Had my fill of BBQ this weekend. After a big family party on Saturday in sweltering hot conditions (no air conditioning) and another cook-fest on Sunday I'm a bit pooped! Now back home from the lake I don't have much in the frig and don't feel like trekking to the grocery store. On occasions like this I fall back to one of my most favorite and simplest of comfort foods, the pasta frittata. With some cooked spaghetti, a few eggs and cheese (ingredients most households have on hand) I can put together a delicious entree that everyone in my family enjoys. My mother used to make this dish on Fridays when Catholics abstained from meat, but I like to make it whenever I am in a pinch, any day of the week.
Essential to making this dish is a good, medium size, non-stick skillet or a well seasoned one that you have confidence the eggs or bits of cheese won't stick to. Like most frittatas, this one needs to be flipped in order for the eggs to cook through, but the pasta in this dish adds considerable volume, so flipping it is a bit tricky and somewhat intimidating. Though flipping and cooking both sides in the skillet produces a pasta frittata that has a nice crisp crust to it, once the eggs have fully set the balance of the cooking can be done in an oven, making sure, of course, you are using an oven-proof skillet.
The frittata is cooked in olive oil. With its larger than usual volume the cooking time is long so you must keep the heat even and not too hot. But, you want it hot enough for the surface and edges to develop a nice golden brown. This means the pasta at the surface will crisp up a bit which gives this dish great flavor and added texture. Both my husband and I think that's the best part of this dish.
As for the cheese, my mother always used Tuma cheese which was a staple in her house. Tuma is a cow's milk cheese that has a firm, smooth texture similar to a muenster or mozzarella but milder in taste. It was mom's default cheese. She used it in everything, grated in lasagna or stuffed pastas, sliced for sandwiches or to top an eggplant parmigiana. Tuma is not readily available in grocery stores but can be found in most Italian specialty markets. As such, I use whatever cheese I have on hand, fresh mozzarella, muenster, provolone, or even swiss.
In this dish the cheese is diced up into small pieces. I don't mix the cheese with the eggs and pasta mixture for fear it will adhere to the skillet and cause the frittata to stick. I add the cheese in parts as I pour the egg-pasta mixture into the skillet carefully distributing it throughout the skillet without allowing it to touch the pan.
I typically make this as a dinner entree served with a big, green tossed salad, but it is also great for lunch. It is good either hot right out of the pan, at room temperature or cold the following day. Be sure to sprinkle generous amount of fresh grated cheese on top when serving. As usual, I prefer Grana Padano.
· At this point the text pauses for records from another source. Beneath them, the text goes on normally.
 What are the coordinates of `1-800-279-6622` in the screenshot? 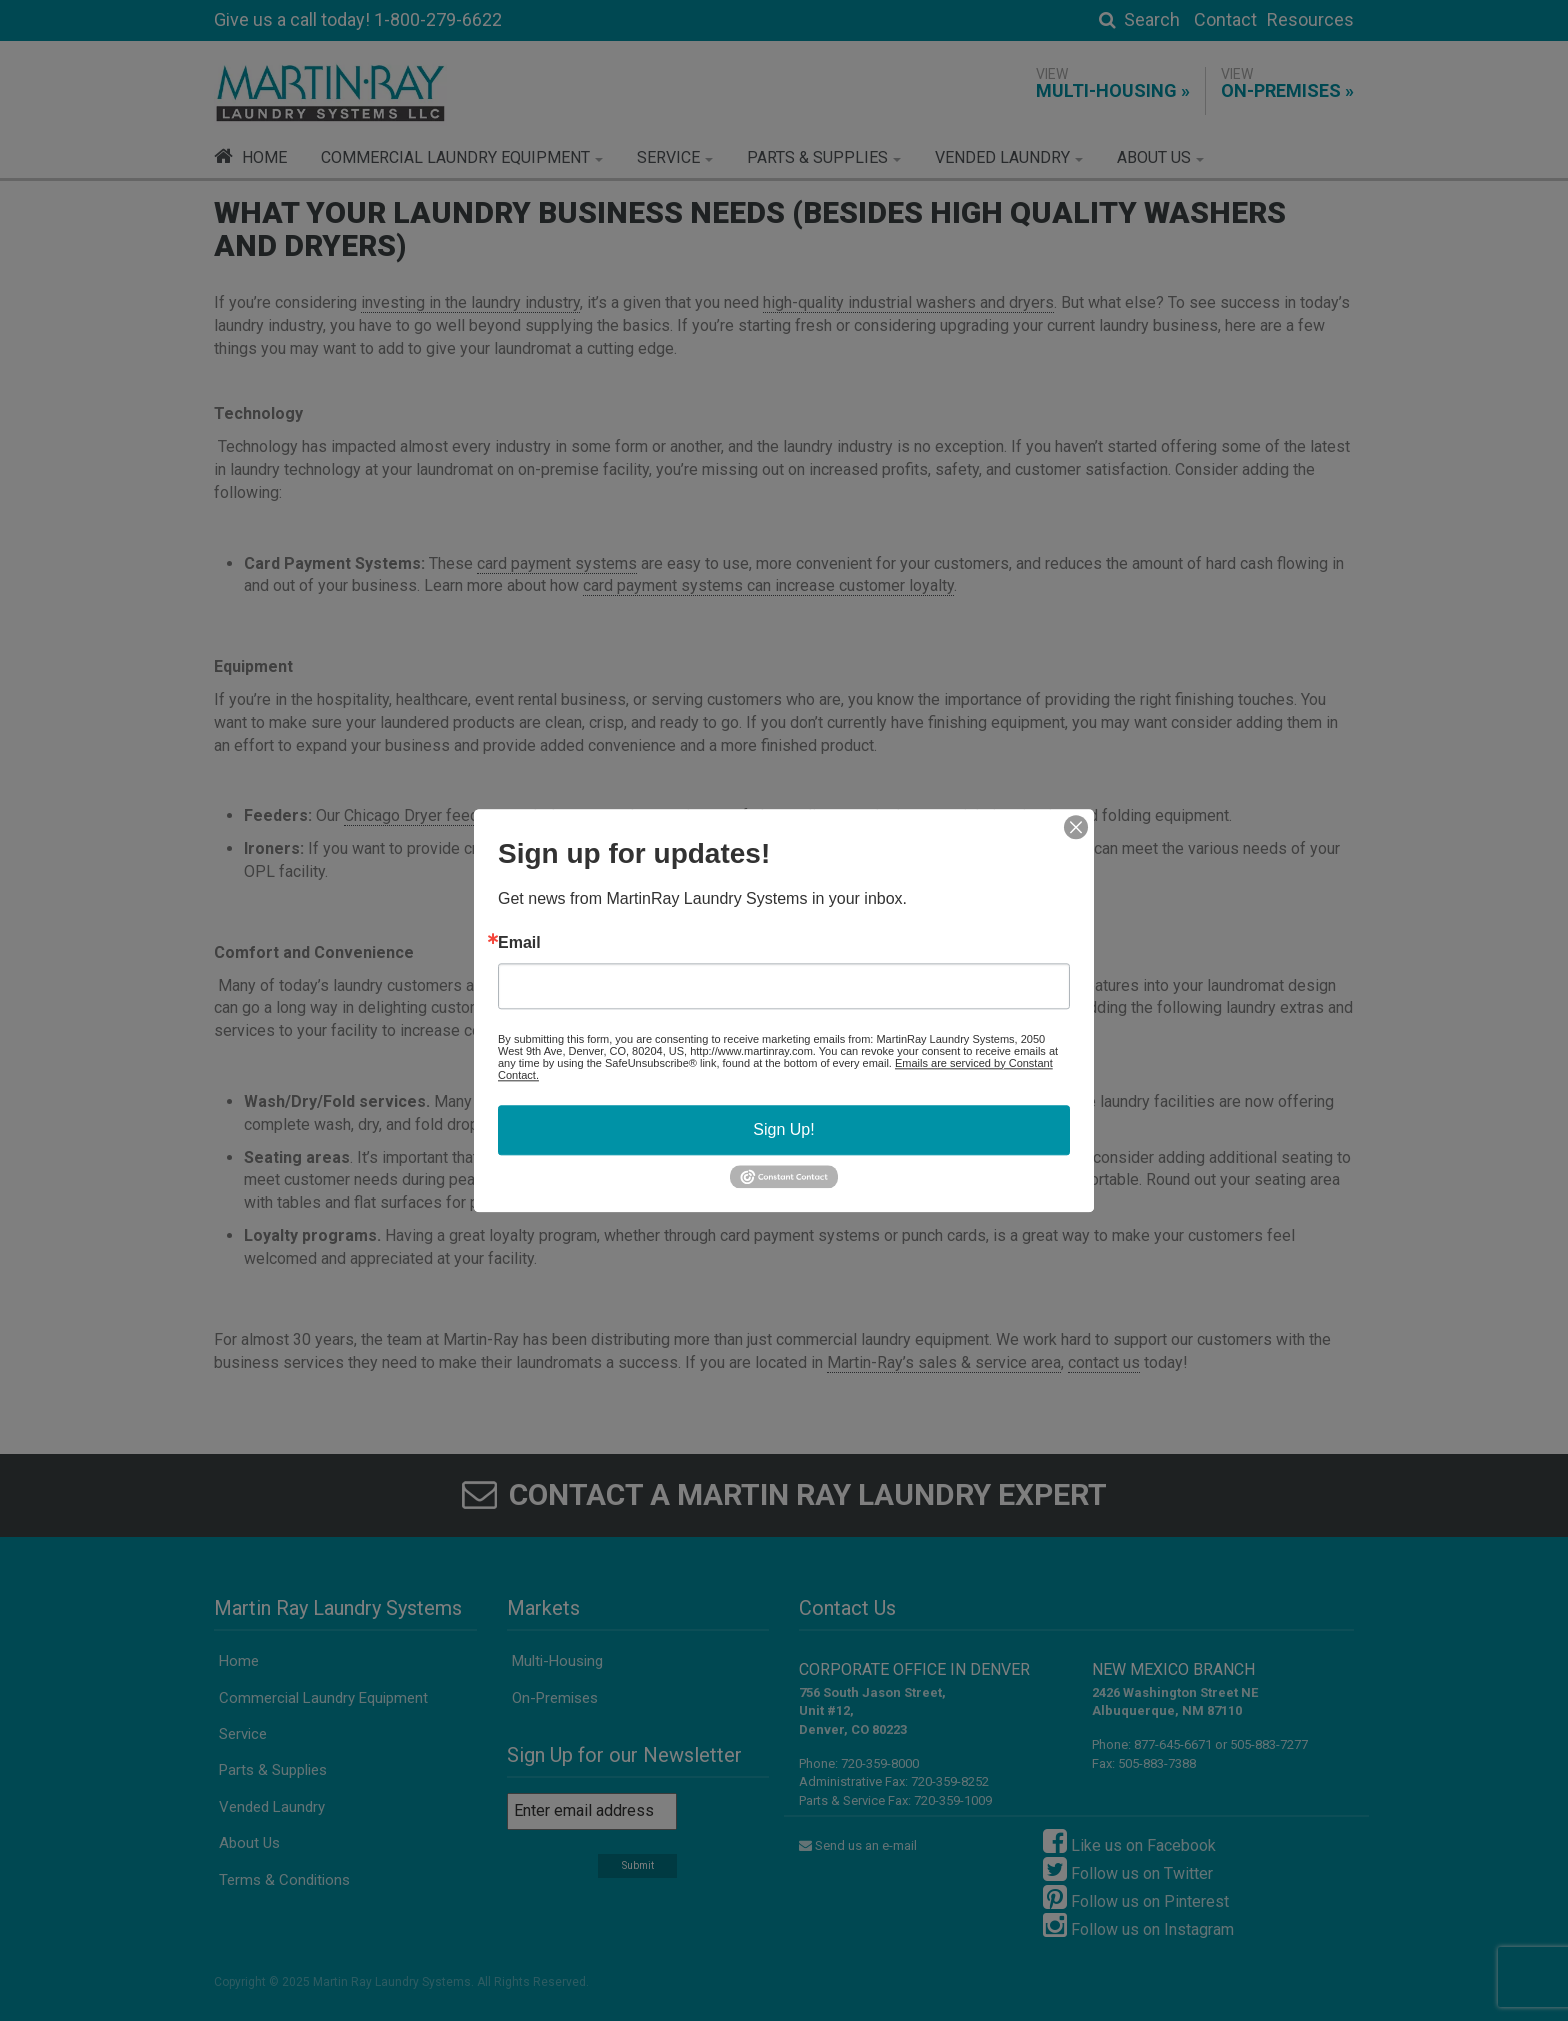 It's located at (438, 19).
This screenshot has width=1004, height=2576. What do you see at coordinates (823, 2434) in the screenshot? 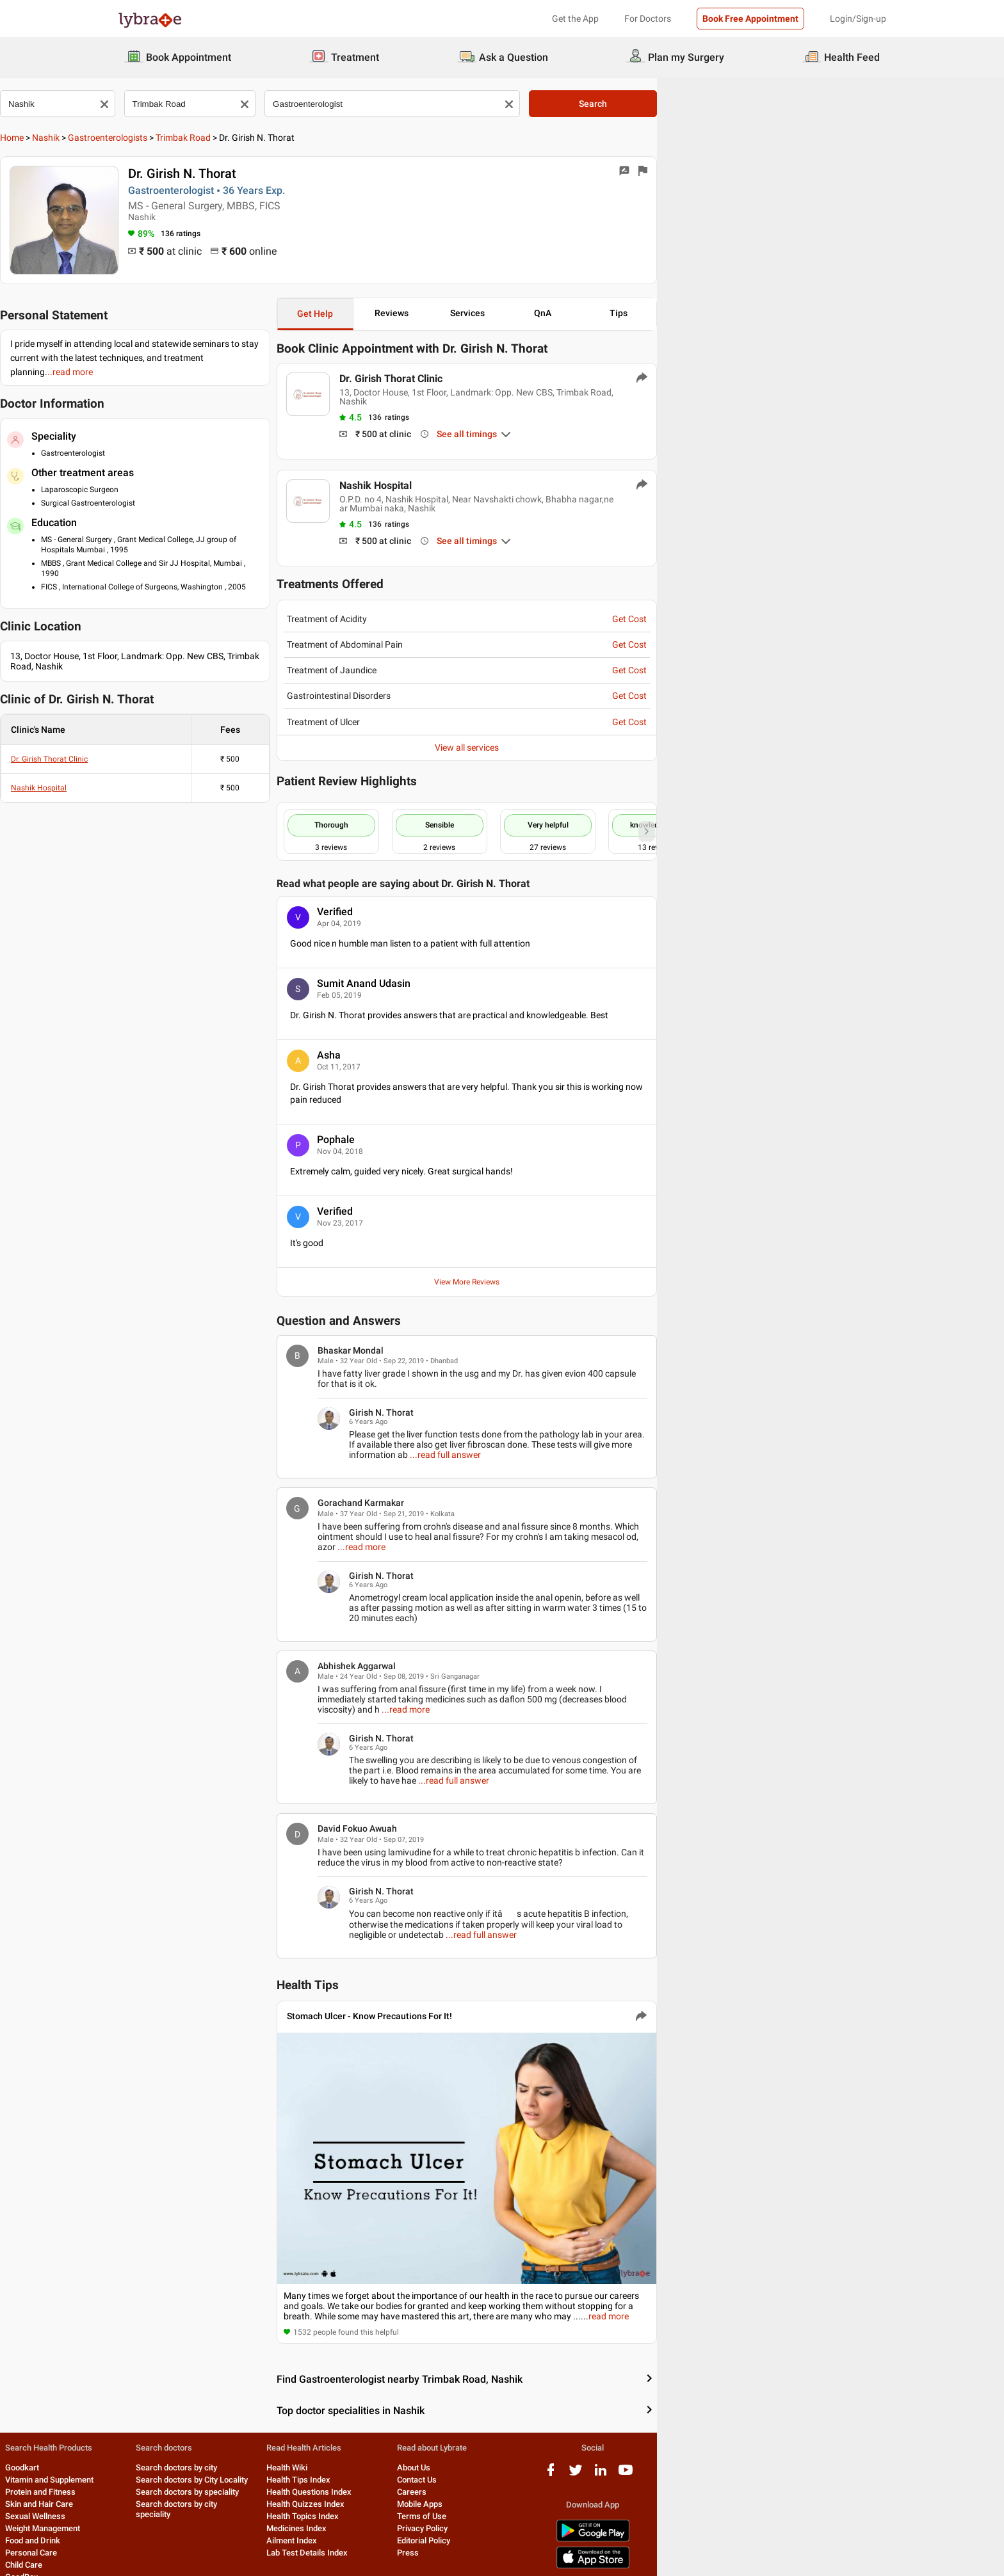 I see `[linkedIn logo]` at bounding box center [823, 2434]. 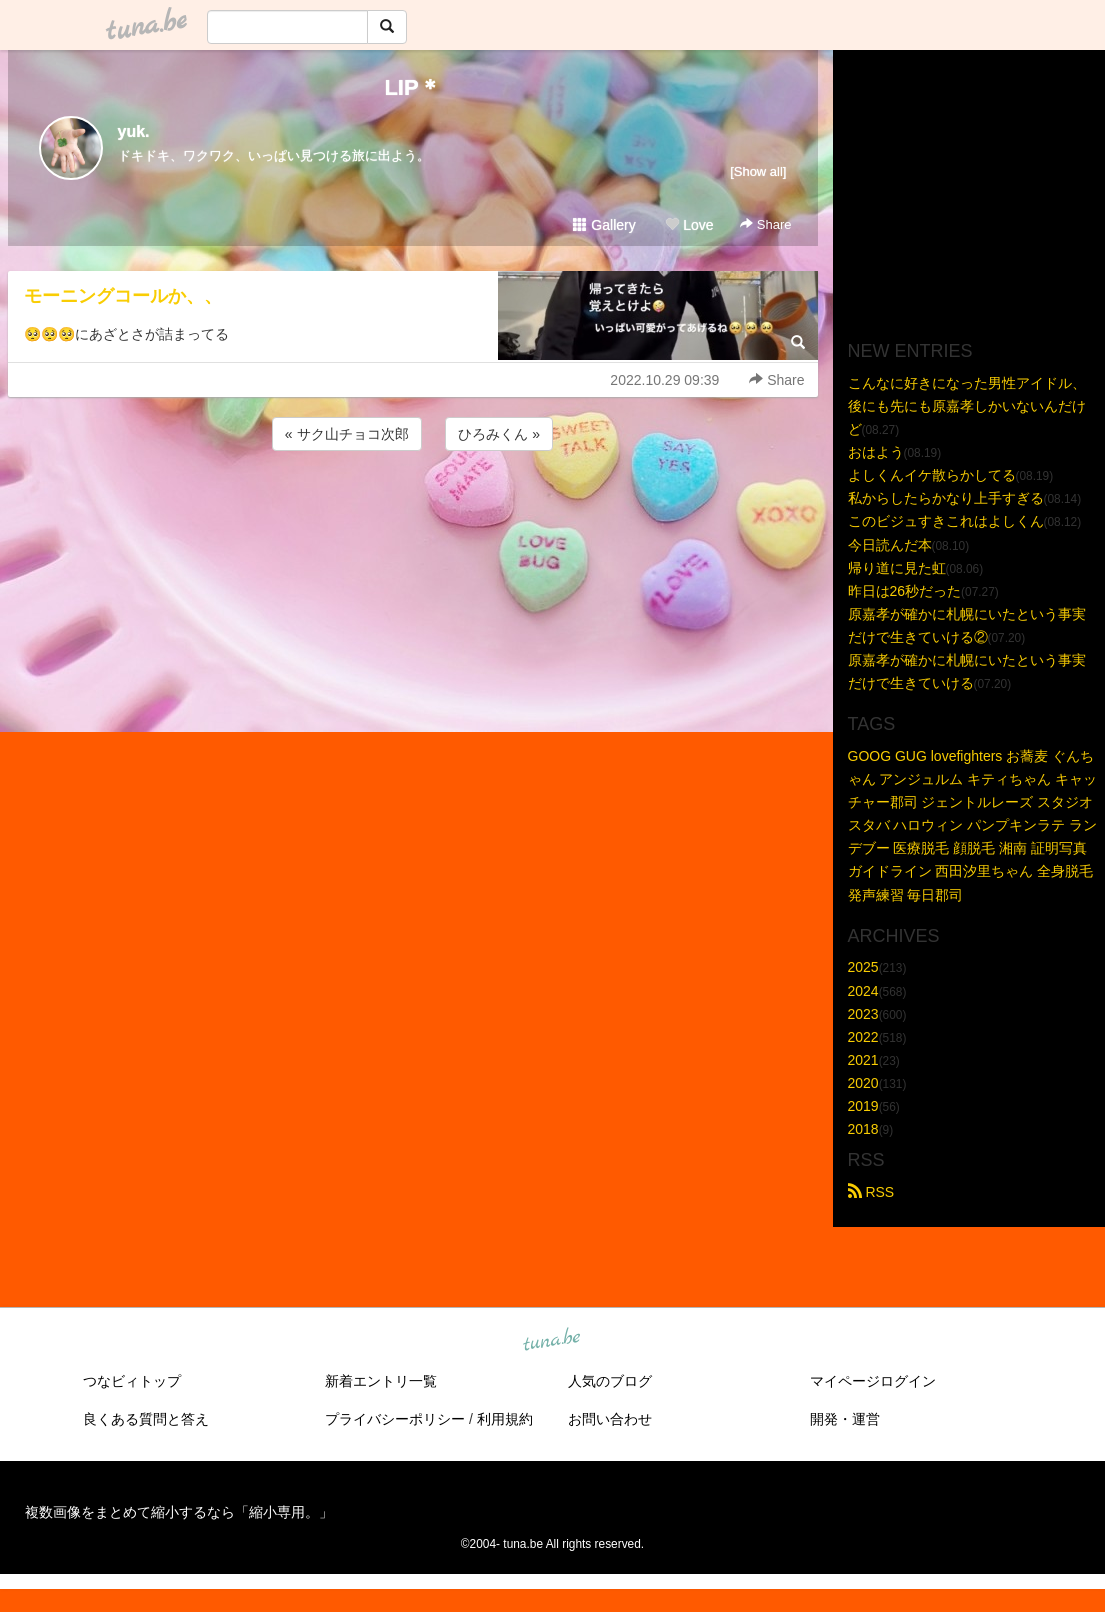 The height and width of the screenshot is (1612, 1105). Describe the element at coordinates (863, 967) in the screenshot. I see `2025` at that location.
What a satisfying dish, not too rich or too heavy. It has a great mix of textures, smooth and chewing in the center, with a nice crispy crust. And, depending on the cheese you pick, a nice salty, chewy, cheesy taste to balance out the blandness of the plain pasta. Delicious!
Frittata di Pasta
4-6 oz. of cooked spaghetti, well drained
pinch of salt and black pepper
1/2 c. cheese, diced or small slices tuma, mozzarella, muenster is best
good olive oil for frying
Grated Parmesan cheese
Cook pasta as directed on package. Drain well.
In a large bowl beat eggs vigorously till well beaten. Season with salt and pepper. Add the cooked and well drained pasta and mix together.
Heat a medium size, non-stick skillet. Add enough good olive oil to fully coat the bottom of the skillet, about 2 T. When oil is hot but not smoking, add enough of the pasta mixture to coat the bottom of the pan. Sprinkle with some of the cheese making sure none of it touches the bottom or sides of the pan. Continue adding more of the pasta-egg mixture and more cheese till both are in the skillet and the cheese is well distributed making sure the pasta-egg mixture covers all of the cheese.
While cooking, gently lift (without mixing or disturbing) the frittata from time to time to distribute the egg mixture, make sure the bottom is not burning or sticking to the bottom or sides of the pan.
When the frittata appears generally well set (center is still runny but sides are beginning to firm up), place a dinner plate over the frittata (dish should be slightly larger than the skillet diameter). With your right hand, firmly hold the skillet handle. Place your left hand onto the center of the dinner plate. In unison, gripping the handle firmly and securing the plate onto the skillet, lift the pan off the heat and turn the pan 180 degrees so that the frittata is resting on the dinner plate. Lift the pan off the frittata and place it back on the stove. Now slide the frittata into the skillet runny side down, cooked side up, to finish cooking.
When fully cooked (center will be firm to the touch) slide onto a clean dinner plate. Sprinkle with a generous amount of grated Parmesan cheese. Cut into 6-8 pie wedges and serve.